Report all lines from the entries below in which "unserer" appears.

[Extracted data entries]
----------------

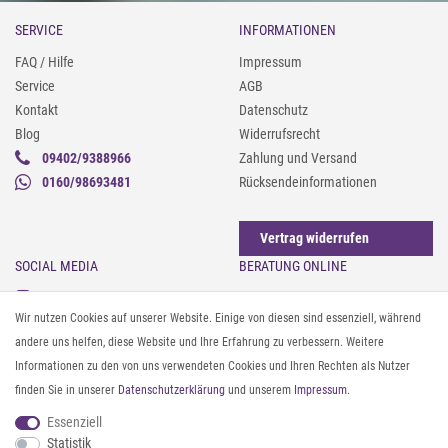
SERVICE
INFORMATIONEN
FAQ / Hilfe
Impressum
Service
AGB
Kontakt
Datenschutz
Blog
Widerrufsrecht
09402/9388966
Zahlung und Versand
0160/98693481
Rücksendeinformationen
Vertrag widerrufen
SOCIAL MEDIA
BERATUNG ONLINE
Instagram
Gürtel messen & kürzen
Wir nutzen Cookies auf unserer Website. Einige von diesen sind essenziell, während
Facebook
Sonnenbrillen & UV-Schutz
andere uns helfen, diese Website und Ihre Erfahrung zu verbessern. Weitere
Pinterest
Textilpflege
Informationen zu den von uns verwendeten Cookies und Ihren Rechten als Nutzer
Twitter
Textil- und Material-Guide
finden Sie in unserer
Daten­schutz­erklärung
und unserem
Impressum
.
Youtube
Geldbörse richtig organisieren
Threads
Pflegeanleitung für Caps
Essenziell
Statistik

----------------

### Result
Wir nutzen Cookies auf unserer Website. Einige von diesen sind essenziell, während
finden Sie in unserer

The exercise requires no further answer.